• Meeting abstract
• Open Access

• Published: 31 May 2005

Solar UV interacts with and alters a number of cellular components. Among these, DNA is perhaps the most critical and irreplaceable target. The majority of UV-induced damage takes the form of pyrimidine dimers. These lesions act both as blocks to the progression of both replicative DNA polymerases and the RNA polymerase holoenzyme. Expression of "dimer bypass" DNA polymerases may also lead to permanent changes (mutations) in DNA sequence, by inserting potentially incorrect bases opposite the lesion. Thus the excision or reversal of UV-induced damage is important both in the soma, as it is required for the maintenance of gene expression, and in the germline, where error-free repair pathways maintain genomic integrity. The basic mechanisms of photoreactivation and excision repair of UV-induced dimers are well understood in plants, although we would like to learn more about the tissue-specificity and environmental regulation of these important UV-protective mechanisms. Field experiments suggest that repair of UV-induced dimers is not essential to the survival of Arabidopsis plants, nor is the expression of the sinapic acid esters that act as natural sunscreens. However, plants that are defective in both repair and sunscreen production die within hours of exposure to natural light.
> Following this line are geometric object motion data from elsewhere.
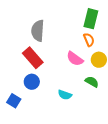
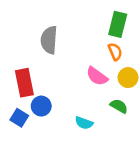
red rectangle: (33, 58) -> (24, 83), moved, turned 30
blue square: (14, 101) -> (19, 118), moved

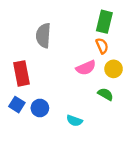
pink semicircle: (97, 76) -> (86, 68), turned -60
blue circle: (41, 106) -> (40, 108), moved
cyan semicircle: (84, 123) -> (74, 121), moved

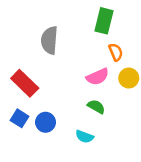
green rectangle: (104, 22) -> (104, 21), moved
red rectangle: (21, 73) -> (25, 83), turned -35
green semicircle: (105, 94) -> (96, 107), moved

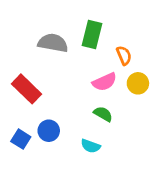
green rectangle: (104, 21) -> (92, 35), moved
gray semicircle: (49, 40) -> (53, 43), turned 96
blue square: (20, 118) -> (21, 139), moved

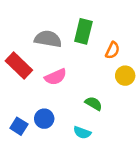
orange semicircle: (124, 55) -> (113, 50), turned 48
pink semicircle: (104, 82) -> (56, 77), moved
red rectangle: (26, 89) -> (19, 65), moved

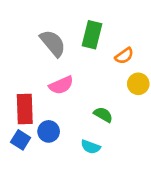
gray semicircle: (48, 39) -> (53, 43), turned 40
orange semicircle: (113, 50) -> (124, 56), turned 30
red rectangle: (19, 65) -> (25, 109), moved, turned 44

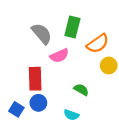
orange semicircle: (124, 56) -> (98, 44), size x1.5
pink semicircle: (61, 85) -> (59, 56), moved
red rectangle: (25, 109) -> (35, 79), moved

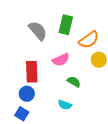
pink semicircle: (59, 56) -> (61, 60), moved
blue circle: (38, 103) -> (27, 94), moved
blue square: (16, 109) -> (22, 114), moved

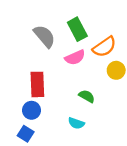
green rectangle: (66, 25) -> (77, 29), turned -42
pink semicircle: (61, 60) -> (75, 57), moved

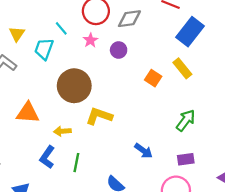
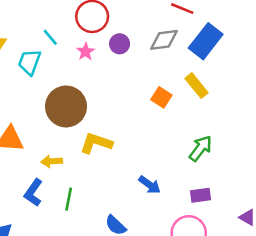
gray diamond: (129, 19) -> (164, 40), moved
purple circle: (119, 50) -> (120, 44), moved

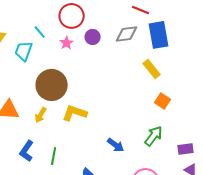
blue rectangle: (206, 41) -> (159, 35), turned -48
orange square: (161, 97) -> (163, 101), moved
green arrow: (200, 148) -> (154, 136), moved
yellow arrow: (52, 161) -> (41, 115), moved, turned -56
purple rectangle: (200, 195) -> (186, 149), moved

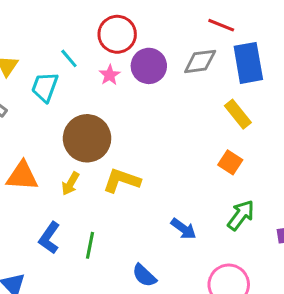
purple circle: (93, 37) -> (149, 66), size x1.5
orange square: (163, 101) -> (230, 162), moved

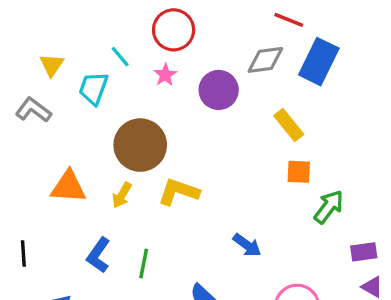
blue rectangle: (248, 63) -> (319, 62), turned 36
purple circle: (149, 66) -> (219, 90), moved
yellow rectangle: (238, 114) -> (289, 125), moved
orange square: (230, 162) -> (299, 172), turned -30
green arrow: (241, 215) -> (329, 207), moved

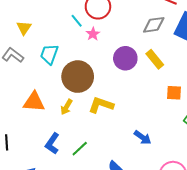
cyan line: (120, 57) -> (77, 21), moved
cyan trapezoid: (93, 88) -> (49, 54), moved
purple circle: (219, 90) -> (125, 58), moved
yellow rectangle: (289, 125) -> (155, 59), moved
green line: (144, 264) -> (80, 149), turned 36

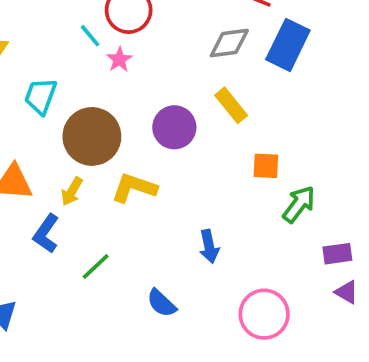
purple circle: (125, 58) -> (174, 127), moved
blue arrow: (143, 137) -> (209, 246), turned 42
blue L-shape: (52, 143) -> (46, 234), moved

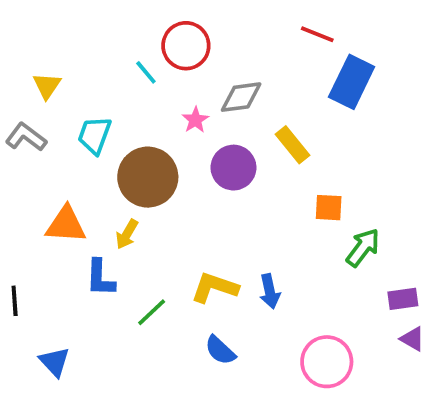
gray diamond: (229, 43) -> (241, 97), moved
pink star: (119, 60) -> (195, 120), moved
yellow L-shape: (134, 188) -> (214, 287), moved
blue L-shape: (46, 234) -> (100, 278), turned -33

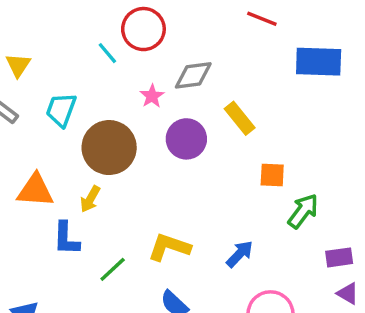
blue rectangle: (352, 82) -> (319, 62), moved, turned 66
blue arrow: (270, 291) -> (240, 254), moved, turned -124

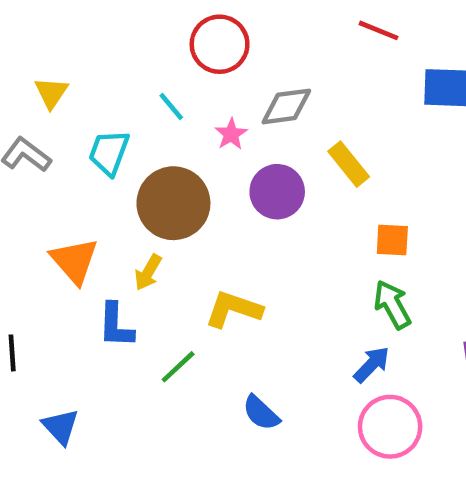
cyan line: (107, 53) -> (171, 106), moved
orange triangle: (35, 190) -> (74, 261), turned 45
green arrow: (303, 211) -> (392, 305), moved, turned -66
yellow L-shape: (169, 247) -> (233, 309), moved
blue arrow: (240, 254) -> (372, 364), moved

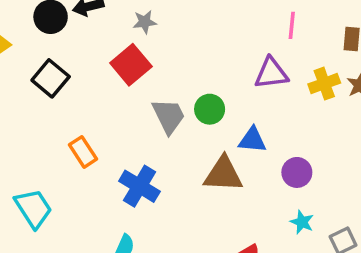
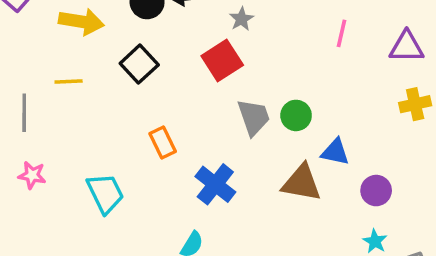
gray star: (145, 22) -> (241, 19), turned -30
pink line: (292, 25) -> (342, 33), moved
purple triangle: (271, 73) -> (407, 47), moved

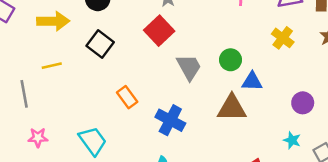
yellow cross: (415, 104) -> (283, 38), moved, turned -30
green circle: (296, 115) -> (231, 60), moved
purple circle: (376, 191) -> (303, 103), moved

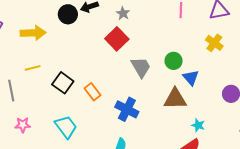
black square: (100, 44) -> (63, 83), moved
blue triangle: (252, 81) -> (191, 78), turned 48
cyan star: (292, 140) -> (198, 125), moved

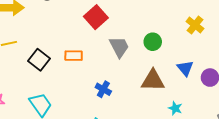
blue triangle: (191, 78) -> (185, 68), moved
orange rectangle: (93, 92) -> (74, 56), moved, turned -54
blue cross: (127, 109) -> (103, 89), size x0.7

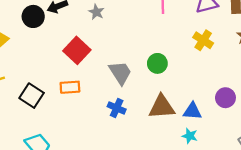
red square: (96, 17) -> (77, 50), moved
blue triangle: (185, 68) -> (192, 111), moved, turned -42
blue cross: (103, 89) -> (117, 108), moved

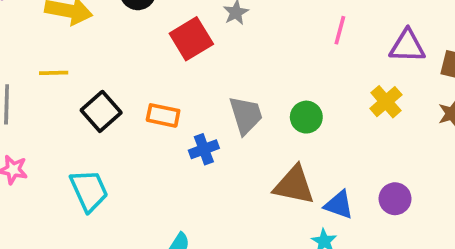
red square: (77, 50) -> (191, 39), moved
blue cross: (117, 108) -> (204, 149), moved, turned 30

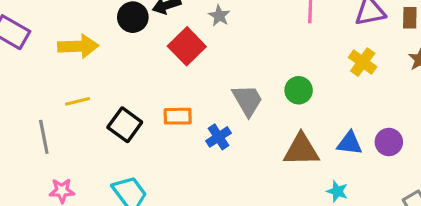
blue triangle: (339, 205) -> (350, 143), moved

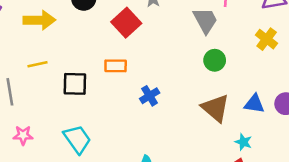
gray trapezoid: (247, 100) -> (205, 20), moved
orange rectangle: (178, 116) -> (116, 66), moved
black square: (125, 125) -> (75, 84), turned -36
brown triangle: (301, 150) -> (215, 108), turned 40

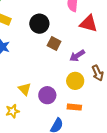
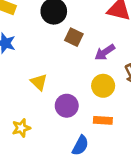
yellow triangle: (25, 89) -> (39, 82), moved

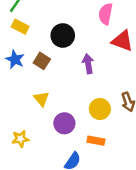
brown square: (74, 37) -> (42, 61), moved
purple arrow: (105, 52) -> (88, 64), moved, turned 108

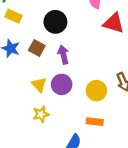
purple arrow: (88, 64) -> (63, 55), moved
purple circle: (64, 123) -> (62, 84), moved
yellow star: (20, 139) -> (41, 114), moved

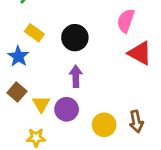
yellow rectangle: (13, 16) -> (34, 33), moved
brown square: (37, 48) -> (17, 92), moved

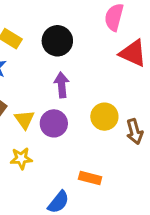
yellow circle: (104, 125) -> (104, 117), moved

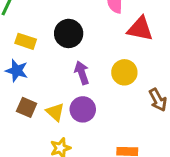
yellow circle: (104, 117) -> (124, 72), moved

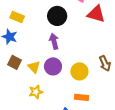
black circle: (69, 33) -> (57, 16), moved
yellow circle: (124, 72) -> (79, 71), moved

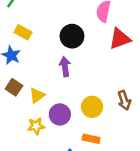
red triangle: (96, 14) -> (120, 39), turned -42
purple circle: (53, 66) -> (60, 114), moved
yellow triangle: (34, 67) -> (37, 95), turned 32

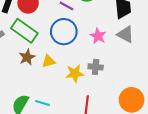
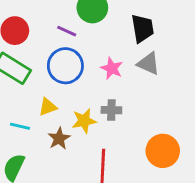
brown star: (27, 57) -> (59, 138), moved
cyan line: (43, 103) -> (20, 126), moved

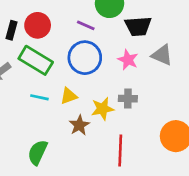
black trapezoid: (143, 28) -> (138, 26), moved, turned 96
cyan line: (20, 126) -> (39, 97), moved

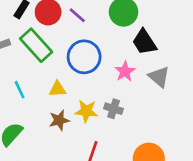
purple line: (86, 25) -> (77, 15), moved
black trapezoid: (138, 26) -> (144, 42), turned 44
cyan line: (39, 97) -> (20, 90), moved, turned 36

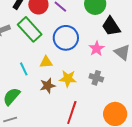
cyan line: (20, 90) -> (24, 69), moved
gray cross: (114, 109) -> (96, 78), moved

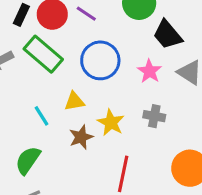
yellow star: (68, 79) -> (111, 123), turned 30

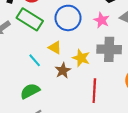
yellow triangle: (74, 101) -> (55, 48), turned 48
gray cross: (154, 116) -> (109, 49), size x1.6
green semicircle: (28, 160) -> (30, 91), turned 36

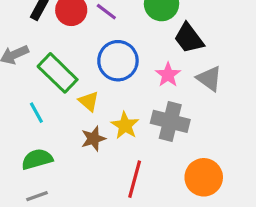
green rectangle: (30, 19) -> (58, 73), moved
cyan line: (35, 60) -> (36, 113), moved

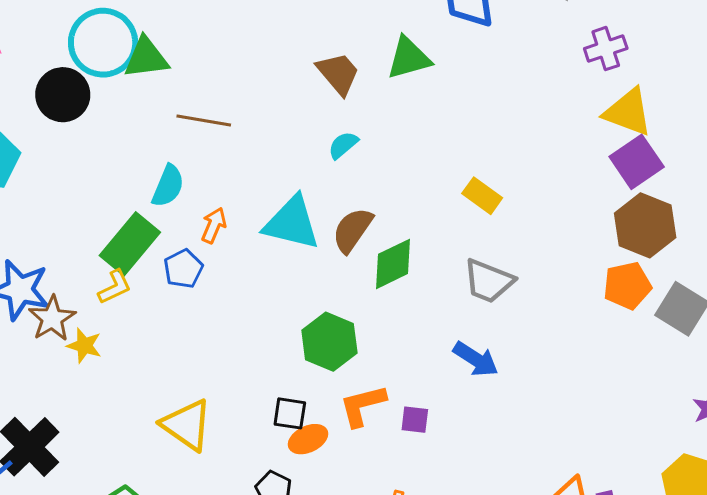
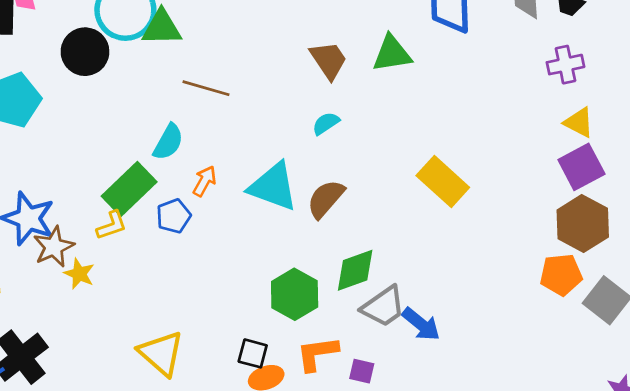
yellow triangle: (628, 112) -> (579, 123), size x0.7
yellow rectangle: (482, 196) -> (443, 181), size x1.5
green diamond: (393, 264) -> (355, 270), moved
gray trapezoid: (489, 281) -> (383, 307), moved, turned -63

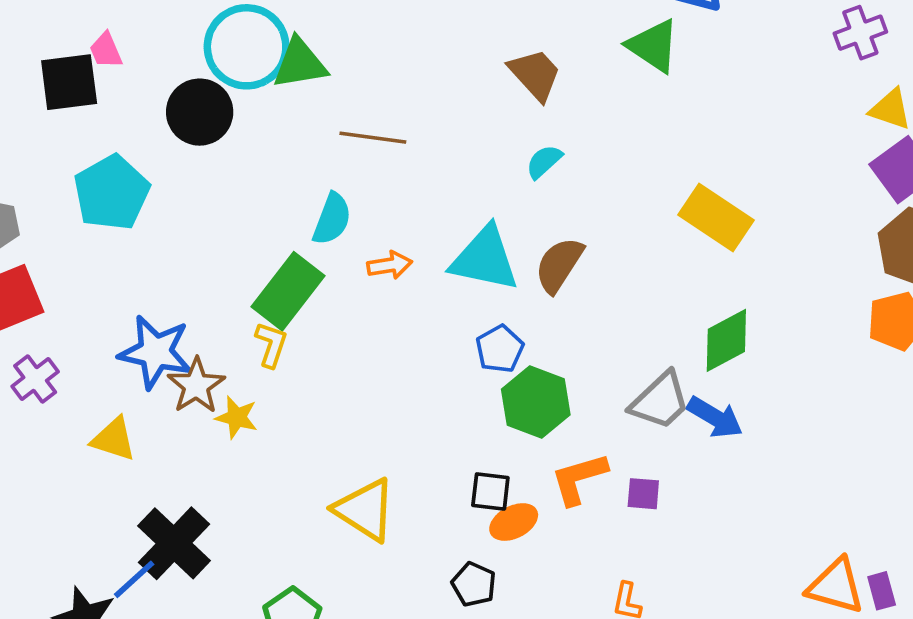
green triangle: (392, 54) -> (653, 46), moved, turned 51
orange arrow: (205, 181) -> (390, 265), turned 60
blue pentagon: (174, 216) -> (500, 349), moved
yellow L-shape: (112, 225) -> (271, 345), turned -44
green diamond: (355, 270) -> (726, 340), moved

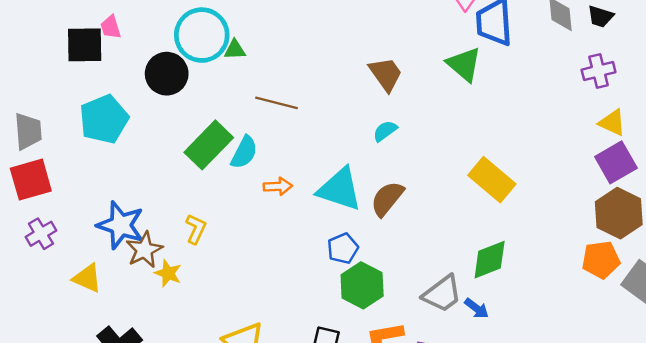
green triangle: (300, 64) -> (235, 50), size x0.6
green rectangle: (288, 291) -> (209, 145), moved
blue arrow: (715, 417) -> (477, 308), size x0.7

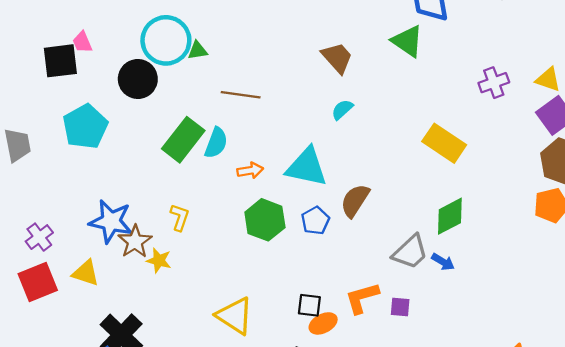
purple cross: (599, 71) -> (494, 83), moved
red square: (31, 180) -> (38, 282), moved
brown semicircle: (387, 199) -> (355, 200), moved
green hexagon: (362, 285) -> (265, 220), moved

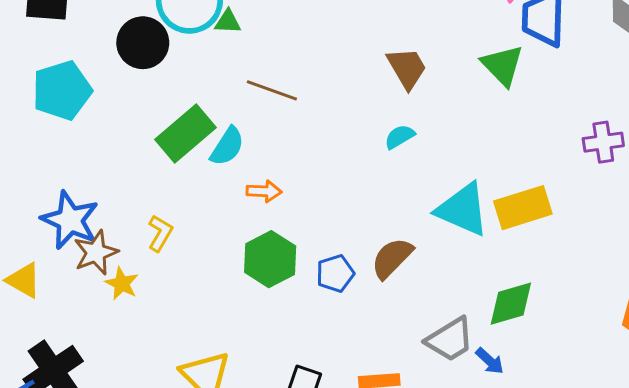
yellow rectangle: (444, 143) -> (523, 208), turned -63
cyan triangle: (307, 167) -> (463, 210), moved

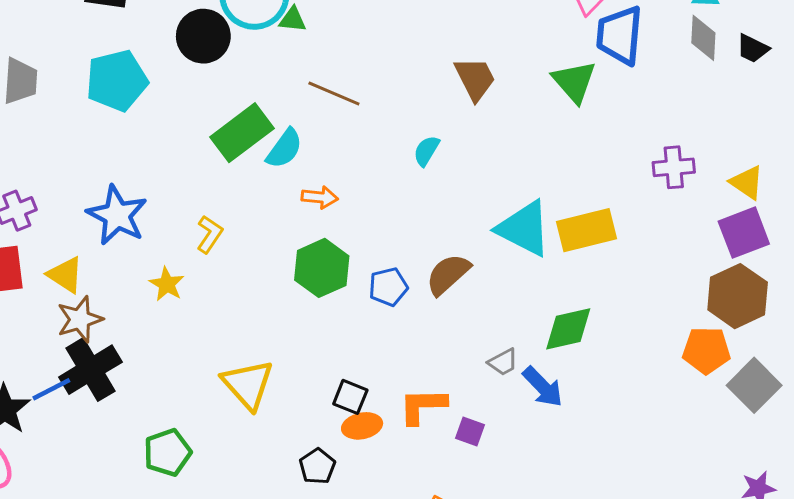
cyan semicircle: (400, 137) -> (426, 151), moved, turned -32
brown star: (96, 253) -> (80, 319), moved
gray trapezoid: (450, 339) -> (503, 362), size x0.6
blue arrow: (490, 361) -> (543, 387), size x1.4

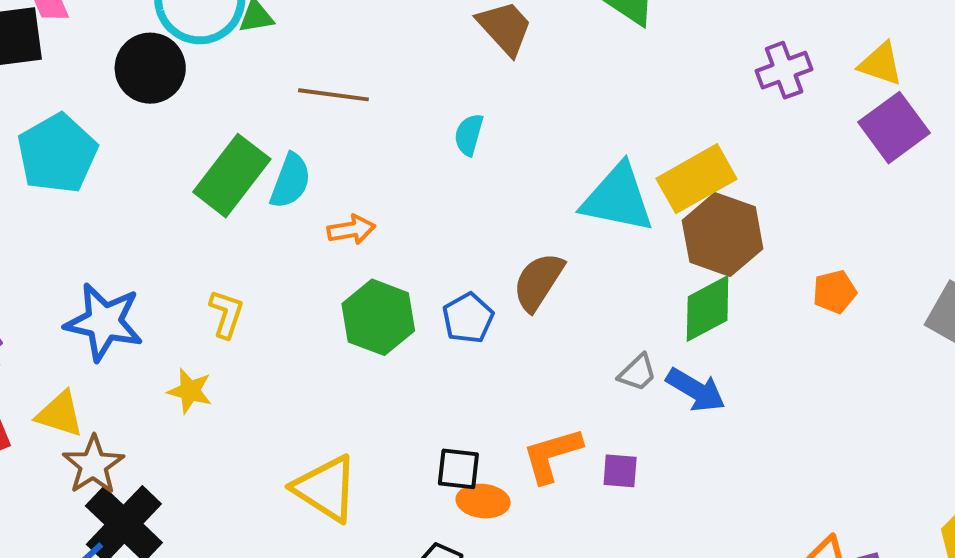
brown hexagon: (738, 296) -> (723, 235), moved
orange pentagon: (706, 350) -> (835, 292), moved, size x0.7
orange ellipse: (362, 426) -> (483, 501), turned 33

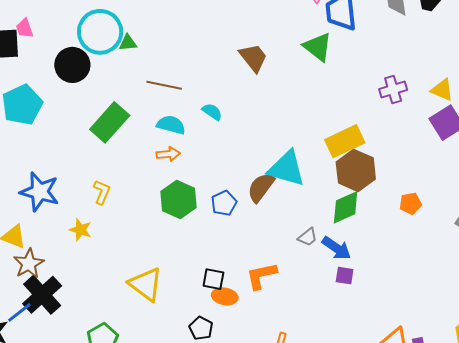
cyan semicircle: (469, 135) -> (212, 112), moved, turned 105
cyan semicircle: (290, 181) -> (171, 125), moved, turned -100
cyan triangle: (618, 198) -> (287, 169), moved
purple square: (620, 471) -> (345, 276), moved

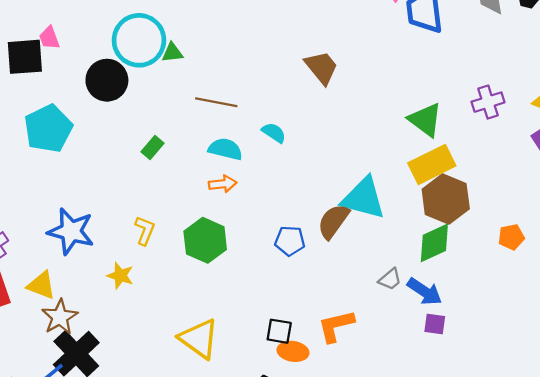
green triangle: (318, 47) -> (425, 120), moved
green rectangle: (110, 122) -> (153, 147), size x0.5
green hexagon: (179, 200) -> (205, 240), moved
blue pentagon: (224, 203) -> (290, 241), turned 30

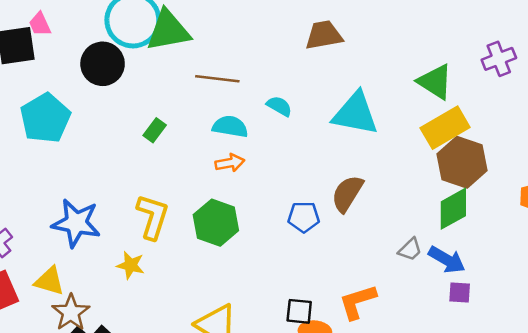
green triangle: (172, 53) -> (168, 31), size x2.0
brown trapezoid: (321, 67) -> (324, 35), turned -57
cyan triangle: (363, 198) -> (355, 114), moved
yellow L-shape: (145, 230) -> (153, 217), size x1.5

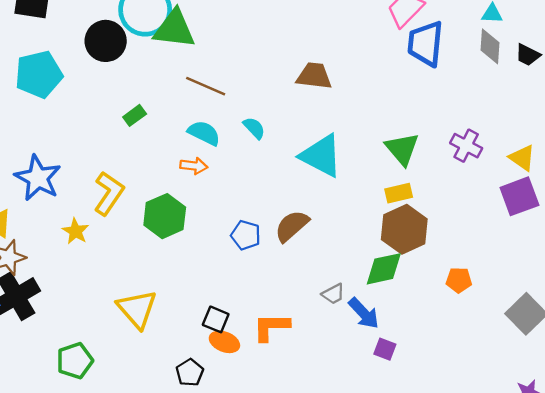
purple cross: (499, 59) -> (466, 146), turned 32
yellow rectangle: (445, 128) -> (399, 193), size x0.6
purple square: (460, 293) -> (385, 349), moved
Progression through the cell cycle in the presence of unrepaired DNA damage products leads to a progressive deterioration of the genome. During S phase, persisting lesions are either miscopied or produce daughter strand gaps opposite dimers, which are difficult to repair in an error-free manner. For this reason, cells respond to persisting DNA damage by arresting the cell cycle in order to provide time prior to the initiation of S phase (G1/S arrest), the continuation of S phase (intra-S arrest) or progression into M (G2/M arrest). These DNA damage-induced cell cycle "checkpoints" are now being characterized in plants. Given the homologies between plant and mammalian damage checkpoint genes, it is likely that many aspects of cell cycle regulation by UV-induced damage are shared between plants and animals.

One UV-induced mammalian response to persisting DNA damage is the induction of programmed cell death. This actively induced apoptosis and necrosis of damaged cells leads to the inflammation observed in sunburn. The induction of cell death has two beneficial effects: the resulting bursts of radicals are thought to further stimulate the repair response of neighboring cells, and the suicide of damaged cells precludes their possible progression into cancer. Plant cells can also be killed by very high doses of UV light, in what might be a programmed response (as the genomic "laddering" characteristic of programmed cell death occurs), but it is not clear that such a response occurs under natural light. Given plants natural resistance to the lethal effects of cancer, it is possible that plants differ from mammals in this aspect of UV-response, and lack a sensitive apoptotic response to DNA damage.